For their groundbreaking work, Jorge Martinez-Vazquez, Regents' Professor of economics and director of the International Studies Program; Klara Sabirianova Peter, assistant professor of economics, and co-author Yuriy Gorodnichenko of the University of California at Berkeley, received Russia's first National Prize in Applied Economics for the best published research devoted to the Russian economy.
The 1.5 million rubles ($51,000) prize was established last year by a group of leading think tanks, universities, corporations, and others in Russia to promote analysis of their economy.

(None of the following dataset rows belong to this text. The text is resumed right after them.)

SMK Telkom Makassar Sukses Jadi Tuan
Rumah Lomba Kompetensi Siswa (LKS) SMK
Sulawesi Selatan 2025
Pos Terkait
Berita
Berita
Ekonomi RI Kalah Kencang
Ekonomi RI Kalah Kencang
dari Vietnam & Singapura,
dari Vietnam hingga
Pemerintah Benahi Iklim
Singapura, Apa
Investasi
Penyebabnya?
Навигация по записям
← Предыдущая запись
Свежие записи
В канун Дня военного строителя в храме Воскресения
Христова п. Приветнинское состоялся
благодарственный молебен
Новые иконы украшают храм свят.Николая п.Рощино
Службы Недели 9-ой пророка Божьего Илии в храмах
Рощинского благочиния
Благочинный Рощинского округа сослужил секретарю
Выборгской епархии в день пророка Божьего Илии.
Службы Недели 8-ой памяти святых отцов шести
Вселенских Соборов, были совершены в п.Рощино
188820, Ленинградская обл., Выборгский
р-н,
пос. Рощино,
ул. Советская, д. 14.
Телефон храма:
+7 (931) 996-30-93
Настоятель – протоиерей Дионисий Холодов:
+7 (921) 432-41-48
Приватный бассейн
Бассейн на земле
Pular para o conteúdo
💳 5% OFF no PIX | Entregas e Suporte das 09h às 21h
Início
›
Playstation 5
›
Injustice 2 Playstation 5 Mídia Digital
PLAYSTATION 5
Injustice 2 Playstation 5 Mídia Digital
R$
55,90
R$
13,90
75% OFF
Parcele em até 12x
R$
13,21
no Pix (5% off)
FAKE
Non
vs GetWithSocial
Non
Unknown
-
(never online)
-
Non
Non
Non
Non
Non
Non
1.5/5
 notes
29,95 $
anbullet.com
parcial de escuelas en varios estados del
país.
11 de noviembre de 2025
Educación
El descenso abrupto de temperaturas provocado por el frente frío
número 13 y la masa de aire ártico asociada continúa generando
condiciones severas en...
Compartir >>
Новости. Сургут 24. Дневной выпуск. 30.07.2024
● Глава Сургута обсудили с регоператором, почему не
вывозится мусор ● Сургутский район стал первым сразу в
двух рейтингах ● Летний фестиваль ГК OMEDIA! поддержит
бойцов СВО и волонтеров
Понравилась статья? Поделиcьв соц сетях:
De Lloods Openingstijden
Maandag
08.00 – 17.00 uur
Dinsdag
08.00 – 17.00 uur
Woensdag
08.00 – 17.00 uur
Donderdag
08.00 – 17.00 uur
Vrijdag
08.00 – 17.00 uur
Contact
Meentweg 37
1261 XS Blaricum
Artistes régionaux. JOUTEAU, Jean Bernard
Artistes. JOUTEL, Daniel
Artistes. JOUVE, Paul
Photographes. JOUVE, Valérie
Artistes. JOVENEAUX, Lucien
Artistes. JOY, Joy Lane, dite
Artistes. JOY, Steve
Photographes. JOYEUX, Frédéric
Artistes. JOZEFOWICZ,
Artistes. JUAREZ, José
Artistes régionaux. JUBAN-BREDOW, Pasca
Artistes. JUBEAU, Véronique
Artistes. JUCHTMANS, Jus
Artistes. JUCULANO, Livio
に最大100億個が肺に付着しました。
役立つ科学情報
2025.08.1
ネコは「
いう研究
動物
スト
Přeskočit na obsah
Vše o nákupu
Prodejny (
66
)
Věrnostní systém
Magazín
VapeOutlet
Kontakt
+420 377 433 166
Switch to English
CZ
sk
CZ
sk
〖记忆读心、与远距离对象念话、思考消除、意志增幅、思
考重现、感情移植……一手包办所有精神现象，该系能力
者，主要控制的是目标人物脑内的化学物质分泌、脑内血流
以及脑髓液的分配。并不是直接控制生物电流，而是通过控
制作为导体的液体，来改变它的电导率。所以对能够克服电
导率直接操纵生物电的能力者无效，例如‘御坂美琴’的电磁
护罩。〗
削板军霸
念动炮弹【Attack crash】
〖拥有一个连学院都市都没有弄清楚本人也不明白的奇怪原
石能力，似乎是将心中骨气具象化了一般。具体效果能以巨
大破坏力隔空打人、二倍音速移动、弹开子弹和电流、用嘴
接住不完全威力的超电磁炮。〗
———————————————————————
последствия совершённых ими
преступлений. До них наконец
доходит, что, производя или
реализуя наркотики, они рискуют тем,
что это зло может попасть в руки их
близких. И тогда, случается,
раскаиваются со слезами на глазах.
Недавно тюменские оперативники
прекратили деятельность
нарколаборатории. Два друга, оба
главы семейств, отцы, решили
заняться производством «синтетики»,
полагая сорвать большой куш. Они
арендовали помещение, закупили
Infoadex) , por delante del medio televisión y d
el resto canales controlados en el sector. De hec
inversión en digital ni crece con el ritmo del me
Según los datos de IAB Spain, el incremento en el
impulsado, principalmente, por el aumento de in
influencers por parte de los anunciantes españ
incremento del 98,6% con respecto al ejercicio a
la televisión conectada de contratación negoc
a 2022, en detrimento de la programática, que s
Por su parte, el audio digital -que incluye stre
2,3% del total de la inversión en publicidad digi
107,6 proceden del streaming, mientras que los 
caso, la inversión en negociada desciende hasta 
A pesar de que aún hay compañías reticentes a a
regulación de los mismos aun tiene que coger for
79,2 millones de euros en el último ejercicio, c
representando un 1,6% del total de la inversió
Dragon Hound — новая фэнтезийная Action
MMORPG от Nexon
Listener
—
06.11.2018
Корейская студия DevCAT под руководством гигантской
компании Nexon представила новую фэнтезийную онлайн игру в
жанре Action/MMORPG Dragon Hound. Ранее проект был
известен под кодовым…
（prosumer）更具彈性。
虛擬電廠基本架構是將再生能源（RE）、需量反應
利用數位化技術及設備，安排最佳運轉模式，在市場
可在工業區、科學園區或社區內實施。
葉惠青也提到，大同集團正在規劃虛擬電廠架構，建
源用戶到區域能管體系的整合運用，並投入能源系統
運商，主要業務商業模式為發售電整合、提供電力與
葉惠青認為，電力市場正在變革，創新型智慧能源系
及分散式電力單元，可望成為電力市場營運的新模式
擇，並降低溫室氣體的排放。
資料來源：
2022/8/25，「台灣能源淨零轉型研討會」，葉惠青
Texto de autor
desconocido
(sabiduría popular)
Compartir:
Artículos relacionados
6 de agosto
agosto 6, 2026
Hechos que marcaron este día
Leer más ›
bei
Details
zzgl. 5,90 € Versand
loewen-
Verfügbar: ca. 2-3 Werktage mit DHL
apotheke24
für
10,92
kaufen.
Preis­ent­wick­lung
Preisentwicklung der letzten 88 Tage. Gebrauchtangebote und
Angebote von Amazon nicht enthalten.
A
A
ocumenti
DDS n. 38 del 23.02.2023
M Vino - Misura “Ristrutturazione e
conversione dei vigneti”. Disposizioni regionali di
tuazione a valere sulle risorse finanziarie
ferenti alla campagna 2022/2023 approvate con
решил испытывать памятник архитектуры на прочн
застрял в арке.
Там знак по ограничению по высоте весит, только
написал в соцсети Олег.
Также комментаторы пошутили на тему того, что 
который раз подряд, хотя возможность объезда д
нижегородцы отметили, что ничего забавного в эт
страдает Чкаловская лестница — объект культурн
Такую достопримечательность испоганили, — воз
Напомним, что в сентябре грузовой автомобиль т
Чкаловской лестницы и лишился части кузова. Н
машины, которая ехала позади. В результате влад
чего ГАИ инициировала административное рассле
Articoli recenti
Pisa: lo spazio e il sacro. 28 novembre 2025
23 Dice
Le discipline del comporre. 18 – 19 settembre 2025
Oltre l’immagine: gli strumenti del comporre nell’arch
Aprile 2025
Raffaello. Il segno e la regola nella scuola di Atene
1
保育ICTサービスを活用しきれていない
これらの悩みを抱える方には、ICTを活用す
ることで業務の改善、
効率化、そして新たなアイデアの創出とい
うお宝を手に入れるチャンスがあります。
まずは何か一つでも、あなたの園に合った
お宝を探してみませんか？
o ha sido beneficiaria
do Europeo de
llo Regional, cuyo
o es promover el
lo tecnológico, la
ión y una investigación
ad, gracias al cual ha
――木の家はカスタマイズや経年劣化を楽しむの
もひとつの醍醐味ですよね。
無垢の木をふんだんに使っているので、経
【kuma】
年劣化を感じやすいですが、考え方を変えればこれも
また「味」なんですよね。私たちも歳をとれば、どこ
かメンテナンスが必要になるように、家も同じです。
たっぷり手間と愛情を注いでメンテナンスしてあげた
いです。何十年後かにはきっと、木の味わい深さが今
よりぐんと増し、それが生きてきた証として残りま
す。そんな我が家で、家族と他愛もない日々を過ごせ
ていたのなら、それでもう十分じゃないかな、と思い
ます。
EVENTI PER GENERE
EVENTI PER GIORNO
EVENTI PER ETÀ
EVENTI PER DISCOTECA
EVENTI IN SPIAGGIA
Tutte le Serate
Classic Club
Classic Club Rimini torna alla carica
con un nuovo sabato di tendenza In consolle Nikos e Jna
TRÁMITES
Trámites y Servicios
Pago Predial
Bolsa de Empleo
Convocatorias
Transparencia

Their paper is entitled "Myth and Reality of Flat Tax Reform: Micro Estimates of Tax Evasion Response and Welfare Effects in Russia," and it was published recently in one of the top economics journals, the Journal of Political Economy.
"Our close examination of the effects of the 2001 Russia tax reform revealed a significant increase in reported income because of improved tax compliance but a very small increase in real productivity," said Martinez-Vazquez.
The award, which received wide attention in Russia, was presented to the winners on April 8. Yevgeniy Yasin, the former Russian Minister of Economy - now academic director of the Higher School of Economics and president of the Liberal Mission foundation, presented the award, with Sabirianova Peter accepting during a ceremony at the 11th International Conference on Economic and Social Development in Moscow.
"Russia's tax reform has important world-wide implications," Sabirianova Peter said, during her acceptance speech. "As of January, 29 countries had adopted the flat rate personal income tax, largely following Russia's lead in this type of reform."